Outside, one of the men shoveling snow can be heard to say, “Hi, we’re the Weather Channel.” He’s speaking to someone watching them through another window from yet another condo.
“Colder’n a well-digger’s dick, you bet,” a second man’s voice says. “That’s today’s forecast.”
“Dicks, dicks, and more dicks,” her mother says pleasantly. “That’s it, isn’t it? The male appliance. The whole mystery.”
“So I’m told,” Faith says, and thinks about Fast Eddie.
“They were all women, though,” her mother says.
“Who?”
“All the people who lived to be a hundred. You could do all the other things right. But you still needed to be a woman to survive.”
“Good for us,” Faith says.
“Right. The lucky few.”
This will be the girls’ first Christmas without a tree or their mother. Though Faith has attempted to improvise around this by arranging presents at the base of the large, plastic rubber-tree plant stationed against one of the empty white walls of the small living room. The tree was already here. She has brought with her a few Christmas balls, a gold star and a string of lights that promise to blink. “Christmas in Manila” could be a possible theme.
Outside, the day is growing dim. Faith’s mother is napping. Following his ski lesson, Roger has gone down to The Warming Shed for a mulled wine. The girls are seated on the couch side by side, wearing their Lanz of Salzburg flannel nighties with matching smiling monkey-face slippers. Green and yellow again, but with printed white snowflakes. They have taken their baths together, with Faith to supervise, then insisted on putting on their nighties early for their nap. They seem perfect angels and perfectly wasted on their parents. Faith has decided to pay their college tuitions. Even to Harvard.

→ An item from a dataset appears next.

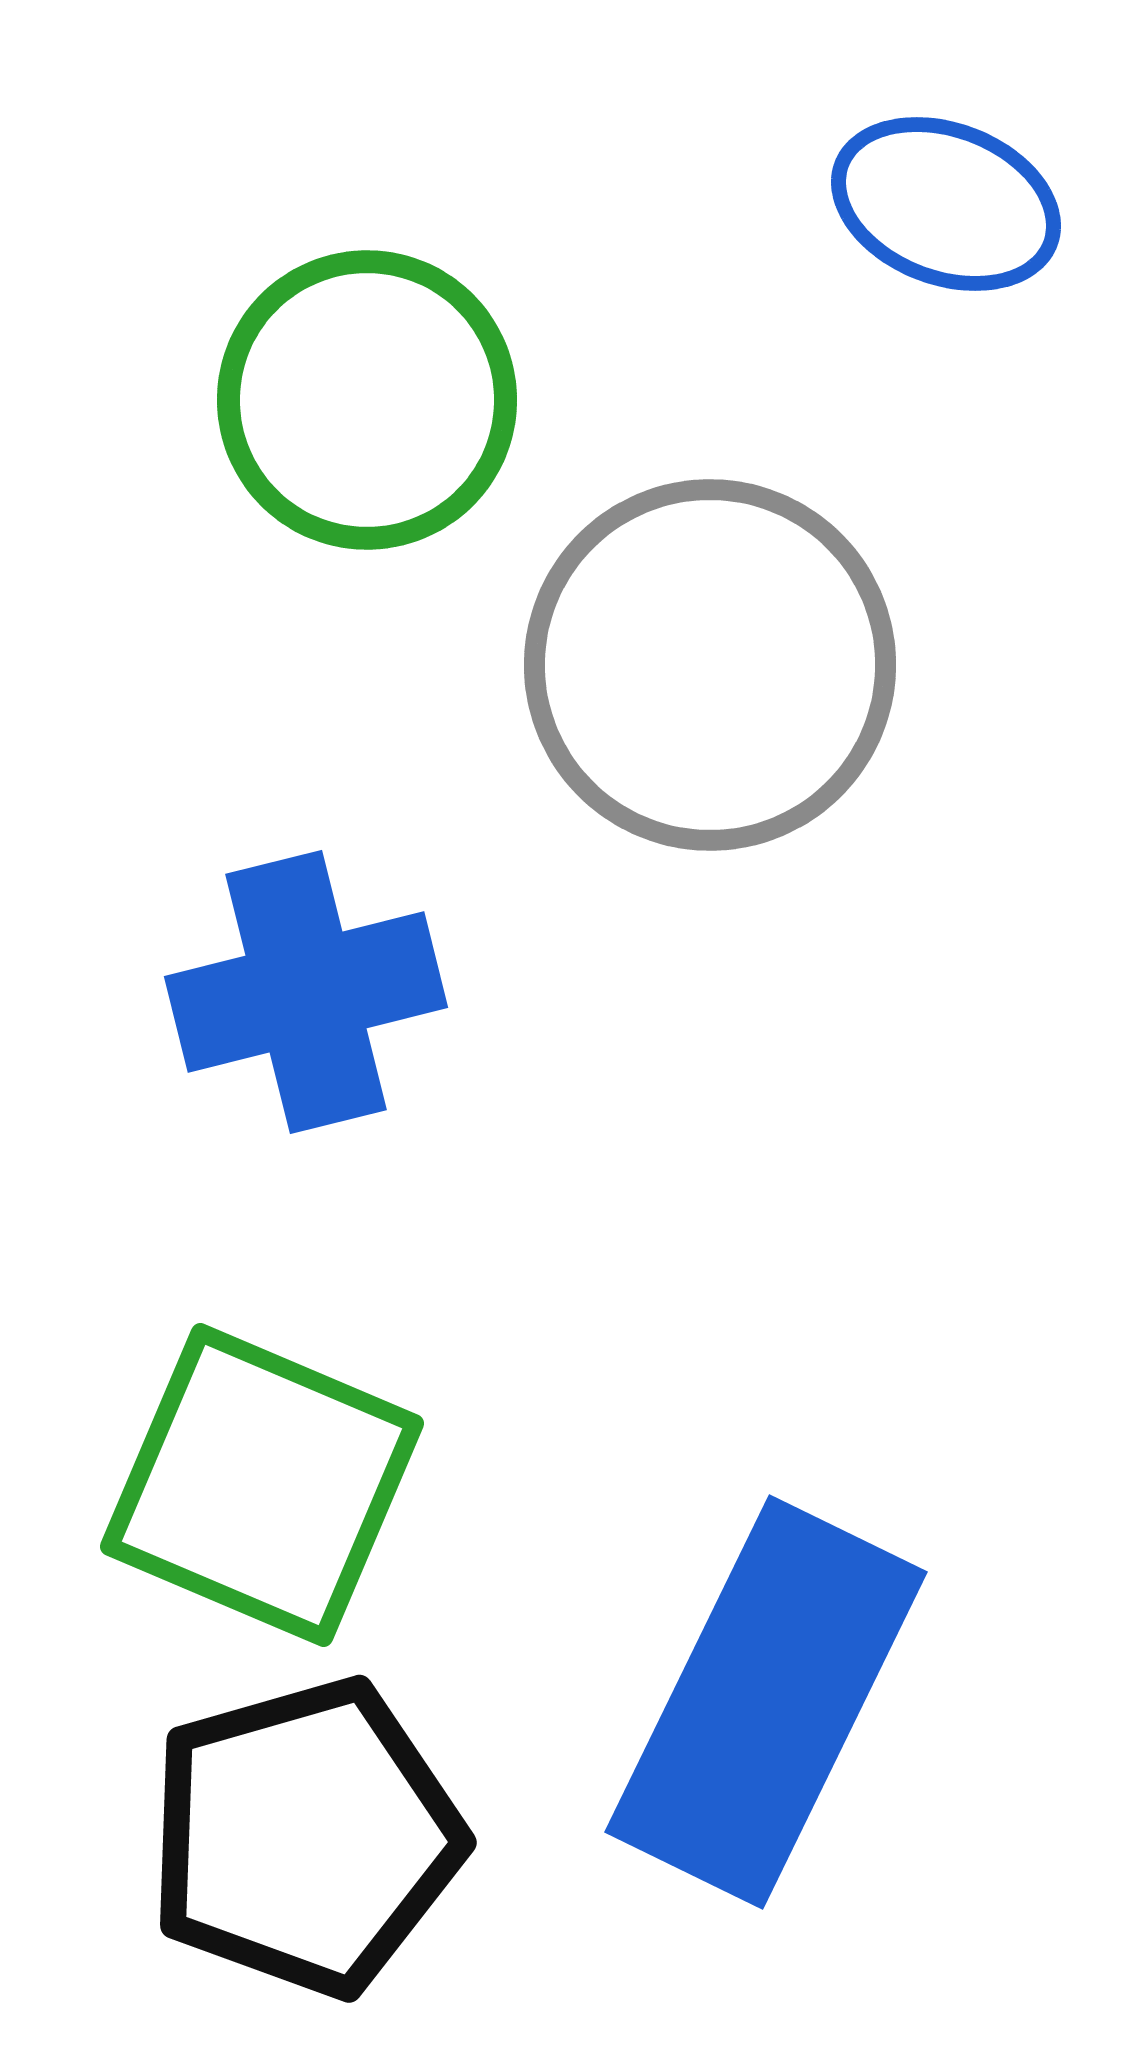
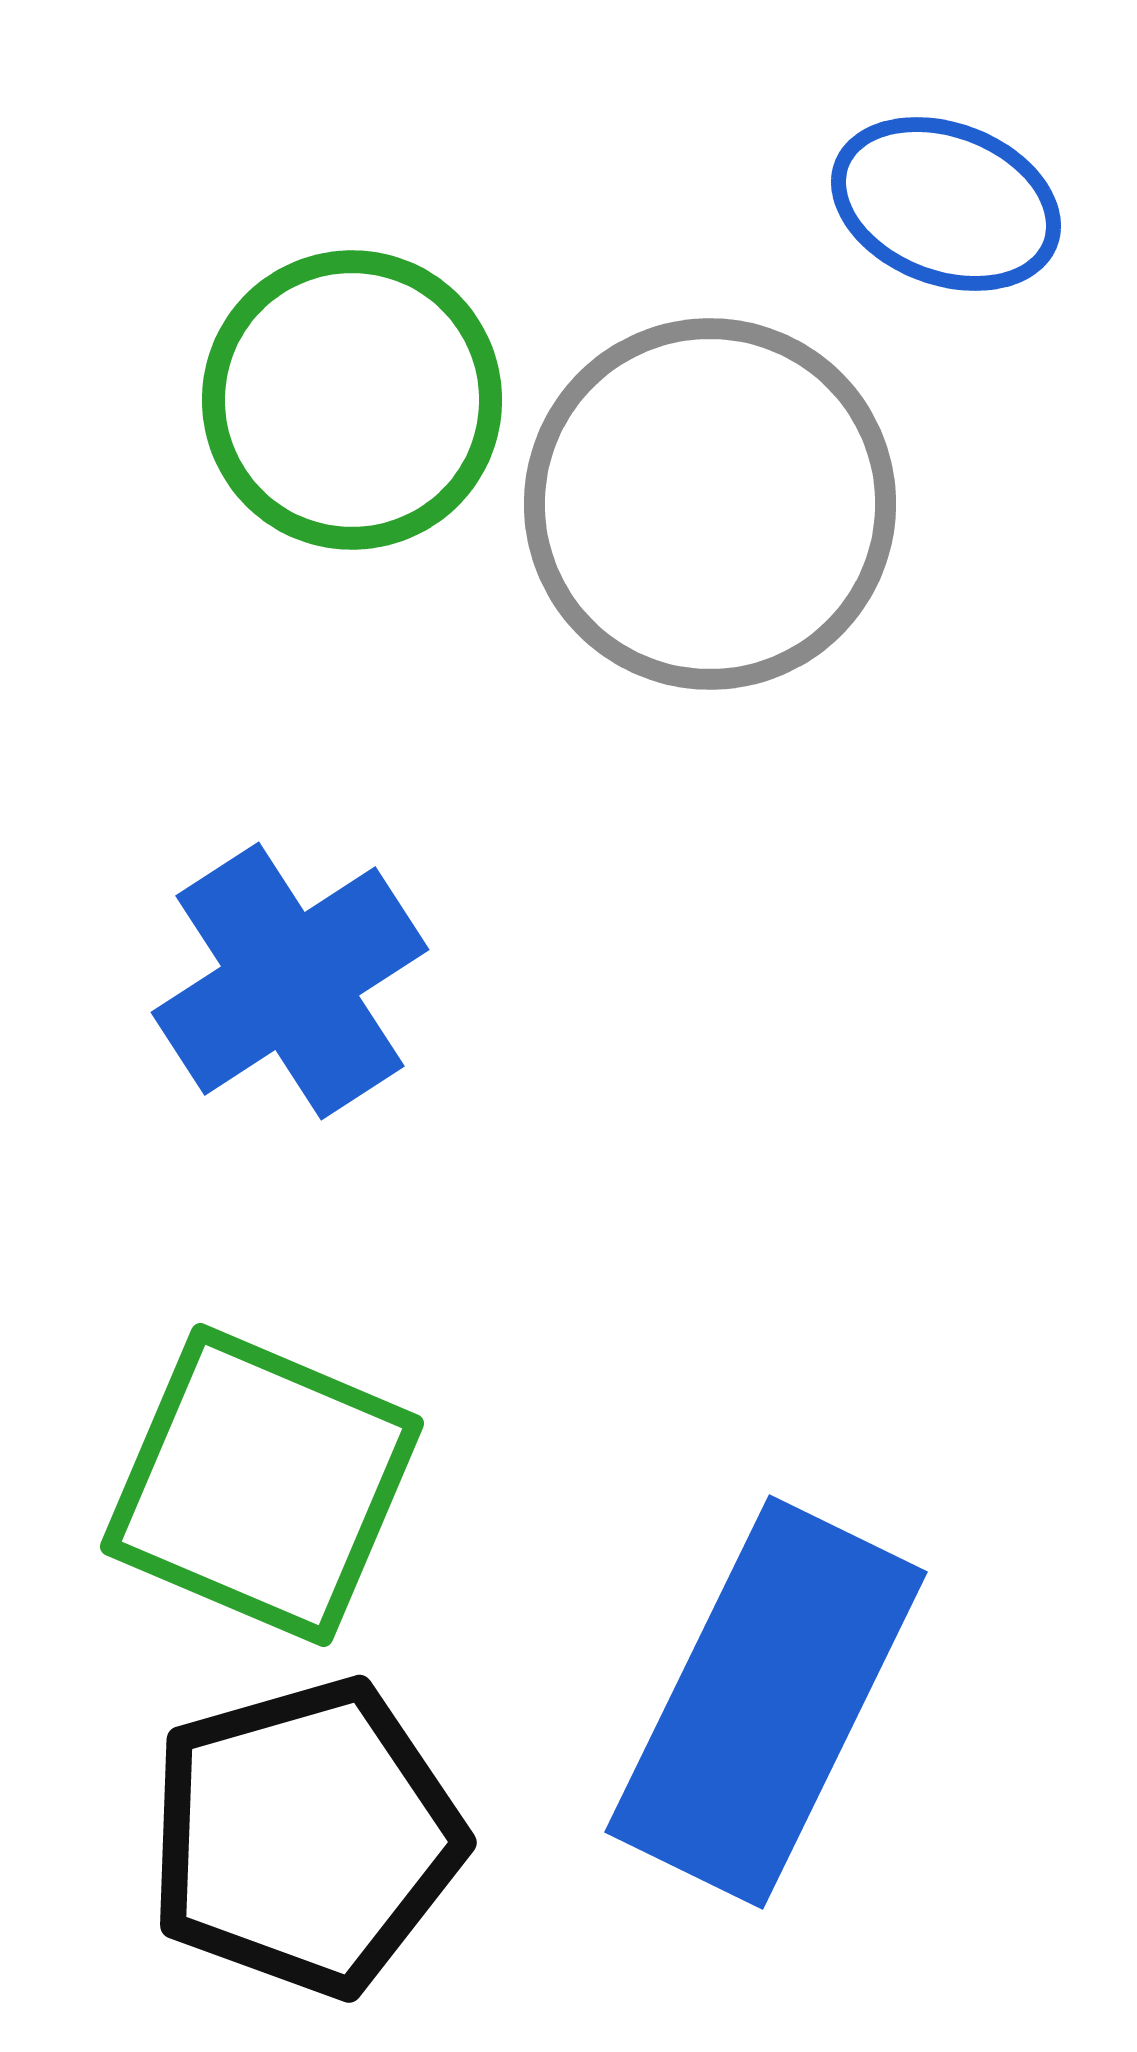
green circle: moved 15 px left
gray circle: moved 161 px up
blue cross: moved 16 px left, 11 px up; rotated 19 degrees counterclockwise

“We know how to ski now,” Jane says primly. They’re watching Faith trim the plastic rubber-tree plant. First the blinking lights, though there’s no plug-in close enough, then the six balls (one for each family member). Last will come the gold star. Faith understands she is trying for too much. Though why not try for too much. It’s Christmas. “Marjorie wants to go to the Olympics,” Jane adds.
Jane has watched the Olympics on TV, but Marjorie was too young. It is Jane’s power position. Marjorie looks at her sister without expression, as if no one can observe her staring.
“I’m sure she’ll win a medal,” Faith says, on her knees, fiddling with the fragile strand of tiny peaked bulbs she already knows will not light up. “Would you two like to help me?” She smiles at both of them.
“No,” Jane says.
“No,” Marjorie says immediately after.
“I don’t blame you,” Faith says.
“Is Mommy coming here?” Marjorie blinks, then crosses her tiny, pale ankles. She is sleepy and could possibly cry.
“No, sweet,” Faith says. “This Christmas Mommy is doing herself a favor. So she can’t do one for us.”
“What about Vince?” Jane says authoritatively. Vince is ground that has been gone over several times before now, and carefully. Mrs. Argenbright, the girls’ therapist, has taken special pains with the Vince subject. The girls have the skinny on Mr. Vince but want to be given it again, since they like Vince more than their father.
“Vince is a guest of the state of Ohio, right now,” Faith says. “You remember that? It’s like he’s in college.”
“He’s not in college,” Jane says.
“Does he have a tree where he is,” Marjorie asks.
“Not in any real sense, at least not in his room like you do,” Faith says. “Let’s talk about happier things than our friend Vince, okay?” She is stringing bulbs now, on her knees.